Parfois, j’envie ceux qui peuvent dire « Je t’aime » comme ils disent « J’ai acheté une baguette ». Tiens, le voisin du troisième par exemple. Toujours avec une jolie petite femme, toujours comme si l’amour avait été inventé pour eux. Lui, ce n’est pas qu’il ment d’ailleurs. Parfois il ment. Mais même quand il ne ment pas, ça lui vient au naturel, avec l’intonation qui va bien, et le regard amoureux. Je le vois faire quant au petit matin il dit au revoir à sa dernière conquête dans la cour intérieure. Ils se cachent derrière le gros container à verre, et s’embrassent fougueusement. Et là, sur ses lèvres, je lis bien qu’il lui dit « Je t’aime ». Cette semaine, elle est brune. La suivante, elle sera blonde. Mais au fond, ce sera pareil. Il lui dira « Je t’aime » comme moi je n’ai jamais su le dire.

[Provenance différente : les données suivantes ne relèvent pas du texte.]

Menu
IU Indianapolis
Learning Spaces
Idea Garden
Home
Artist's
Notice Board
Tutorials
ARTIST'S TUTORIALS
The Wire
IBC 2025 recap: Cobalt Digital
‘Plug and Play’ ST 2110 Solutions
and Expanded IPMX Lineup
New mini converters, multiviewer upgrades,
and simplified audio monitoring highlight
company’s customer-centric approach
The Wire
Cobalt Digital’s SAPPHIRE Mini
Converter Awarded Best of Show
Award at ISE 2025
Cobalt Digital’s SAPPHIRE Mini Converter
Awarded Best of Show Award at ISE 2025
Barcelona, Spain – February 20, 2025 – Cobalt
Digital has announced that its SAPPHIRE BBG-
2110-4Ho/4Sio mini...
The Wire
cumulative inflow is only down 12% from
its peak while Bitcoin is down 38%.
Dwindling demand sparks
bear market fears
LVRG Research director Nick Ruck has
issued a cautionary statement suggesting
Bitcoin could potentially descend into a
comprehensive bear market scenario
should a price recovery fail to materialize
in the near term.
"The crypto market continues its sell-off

Il y aussi ceux qui arrive à le dire sans jamais prononcer un mot. D’un geste, dans un regard, ils condensent la quintessence de l’amour, et voilà, tout est dit, discrètement. Le couple du cinquième, je ne les ai jamais vus ou entendus se dire je t’aime. Et pourtant, on les croise, partant tous les deux au travail, et on se dit « ceux-là, ils s’aiment, c’est évident ! » Voilà, l’amour comme une évidence. Même quand ils se séparent, au coin de la rue, un baiser fugace presque anodin et pourtant tout est dit. L’amour, en bandoulière, comme dans la chanson. Moi j’aimerai tant pouvoir dire « je t’aime » sans même avoir à dire quoi que ce soit. Même cela, je ne le peux pas.

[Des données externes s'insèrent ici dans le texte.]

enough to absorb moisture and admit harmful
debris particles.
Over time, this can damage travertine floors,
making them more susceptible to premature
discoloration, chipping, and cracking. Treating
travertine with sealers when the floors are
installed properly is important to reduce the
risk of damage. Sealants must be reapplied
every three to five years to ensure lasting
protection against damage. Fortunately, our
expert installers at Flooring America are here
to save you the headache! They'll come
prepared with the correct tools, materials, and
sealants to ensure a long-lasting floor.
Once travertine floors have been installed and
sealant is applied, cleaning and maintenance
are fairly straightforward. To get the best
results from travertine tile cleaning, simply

On apprend à vivre vous savez, seul, dans le silence. Au début, j’étais plutôt mignon, un homme charmant. Alors je plaisais bien, j’avais un peu de succès. Mais les unes après les autres, elles se sont lassées d’attendre de moi ce que je ne pouvais leur dire. Elles se sont fanées, comme des roses que l’on oublie d’arroser. Les pétales tombent, « Il m’aime, un peu, beaucoup, à la folie… », mais les femmes ont besoin de savoir. Elles ont besoin de l’entendre. Au final, si cela n’arrive pas, il ne reste plus que les ronces.

Alors on reste seul. Je suis resté seul. Au bout d’un moment, on apprend à vivre sans aimer. On détourne le regard, on déjoue les pièges. Vous savez, on tombe littéralement amoureux. C’est une chute aussi soudaine qu’une déflagration. Mais si on ouvre les yeux, si on sait où se cache les nids de poules et les pavées mal chaussées, alors, on ne tombe plus. Pour aimer, encore faut-il se laisser aller à la chute. J’ai donc appris à rester debout, en toutes circonstances.

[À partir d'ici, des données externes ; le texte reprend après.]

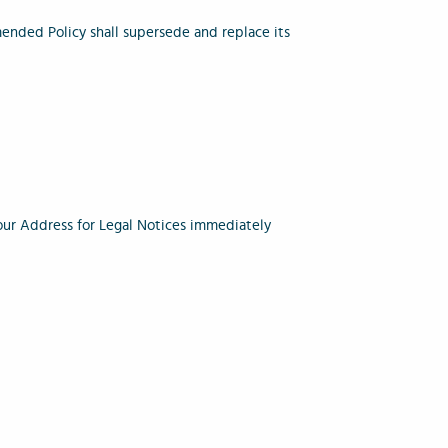
ended Policy shall supersede and replace its
o our Address for Legal Notices immediately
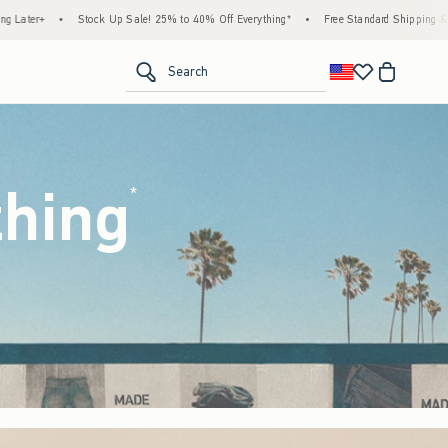
25% to 40% Off Everything*
•
Free Standard Shipping & Handling on All Orders Over $5
<span clas
Search
thing
(footnote)
*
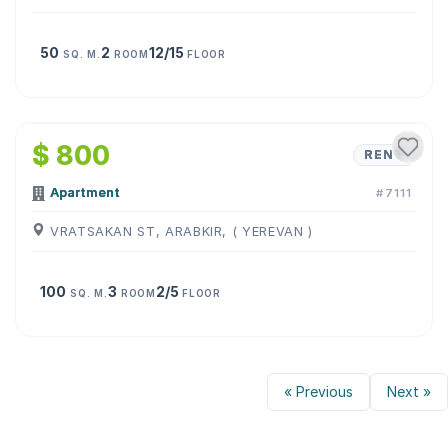
50
2
12/15
SQ. M.
ROOM
FLOOR
1
/
8
$ 800
RENT
Apartment
#7111
VRATSAKAN ST, ARABKIR, ( YEREVAN )
100
3
2/5
SQ. M.
ROOM
FLOOR
« Previous
Next »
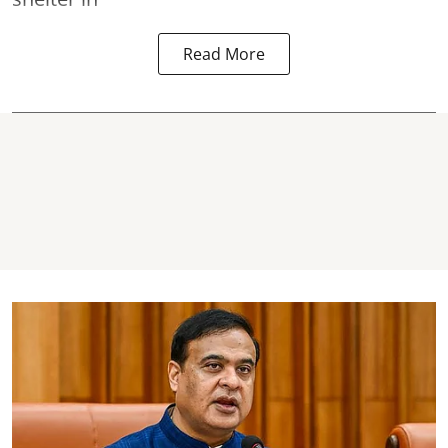
Read More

Et le temps ainsi s’est écoulé, sans joies ni peines. On compte les jours, puis les mois et les années. Et à la fin, on ne compte plus.

Je n’ai jamais su dire « Je t’aime », voilà, c’est mon sort.

Tout ceci doit vous sembler si anodin, en comparaison de votre vie. Vous, quand je vous ai vu arriver, dans votre fauteuil roulant, je me suis dit que la vie n’avait pas été tendre avec vous. J’avais, je ne sais pas, tous ces clichés misérables sur le handicap et la non-vie que j’imaginais, une vie terne ou chaque jour est une lutte. Vous êtes arrivé, au rez de chaussé, et je me disais que vous aussi, vous viviez une vie recluse ou le moindre plaisir devait être rare.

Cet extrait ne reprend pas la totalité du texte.